> [Problem to work on] Reproduce the material below only from the line with "07/08/2026 03:05" to the line with "stampa su un", both included, keeping each line exact and dropping the pictures.

======== Information given

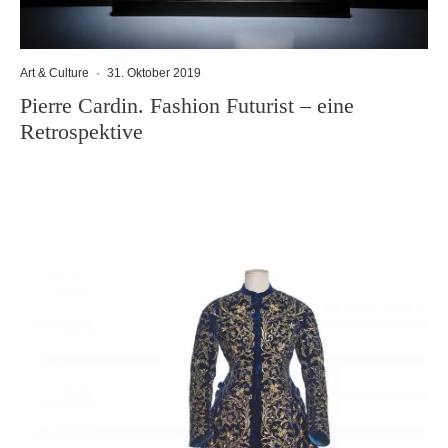
Art & Culture
·
31. Oktober 2019
Pierre Cardin. Fashion Futurist – eine
Retrospektive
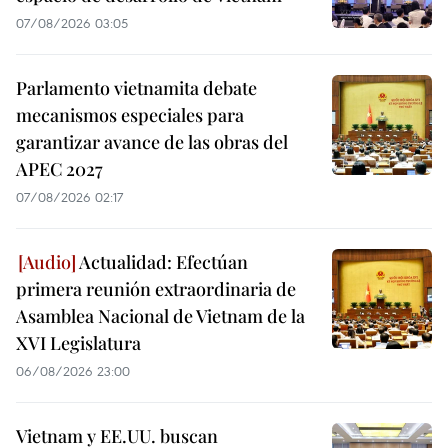
07/08/2026 03:05
Parlamento vietnamita debate
mecanismos especiales para
garantizar avance de las obras del
APEC 2027
07/08/2026 02:17
Actualidad: Efectúan
primera reunión extraordinaria de
Asamblea Nacional de Vietnam de la
XVI Legislatura
06/08/2026 23:00
Vietnam y EE.UU. buscan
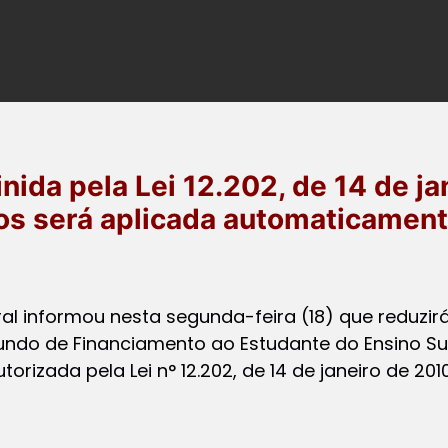
nida pela Lei 12.202, de 14 de ja
os será aplicada automaticament
al informou nesta segunda-feira (18) que reduzir
undo de Financiamento ao Estudante do Ensino Sup
orizada pela Lei n° 12.202, de 14 de janeiro de 2010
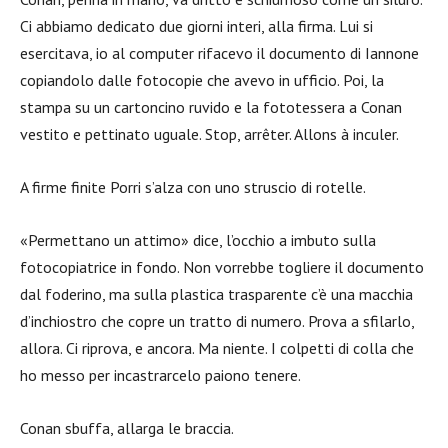
Ci abbiamo dedicato due giorni interi, alla firma. Lui si
esercitava, io al computer rifacevo il documento di Iannone
copiandolo dalle fotocopie che avevo in ufficio. Poi, la
stampa su un cartoncino ruvido e la fototessera a Conan
vestito e pettinato uguale. Stop, arrêter. Allons à inculer.
A firme finite Porri s’alza con uno struscio di rotelle.
«Permettano un attimo» dice, l’occhio a imbuto sulla
fotocopiatrice in fondo. Non vorrebbe togliere il documento
dal foderino, ma sulla plastica trasparente c’è una macchia
d’inchiostro che copre un tratto di numero. Prova a sfilarlo,
allora. Ci riprova, e ancora. Ma niente. I colpetti di colla che
ho messo per incastrarcelo paiono tenere.
Conan sbuffa, allarga le braccia.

================

> [The answer]
07/08/2026 03:05
Parlamento vietnamita debate
mecanismos especiales para
garantizar avance de las obras del
APEC 2027
07/08/2026 02:17
Actualidad: Efectúan
primera reunión extraordinaria de
Asamblea Nacional de Vietnam de la
XVI Legislatura
06/08/2026 23:00
Vietnam y EE.UU. buscan
nida pela Lei 12.202, de 14 de ja
os será aplicada automaticament
al informou nesta segunda-feira (18) que reduzir
undo de Financiamento ao Estudante do Ensino Sup
orizada pela Lei n° 12.202, de 14 de janeiro de 2010
Ci abbiamo dedicato due giorni interi, alla firma. Lui si
esercitava, io al computer rifacevo il documento di Iannone
copiandolo dalle fotocopie che avevo in ufficio. Poi, la
stampa su un cartoncino ruvido e la fototessera a Conan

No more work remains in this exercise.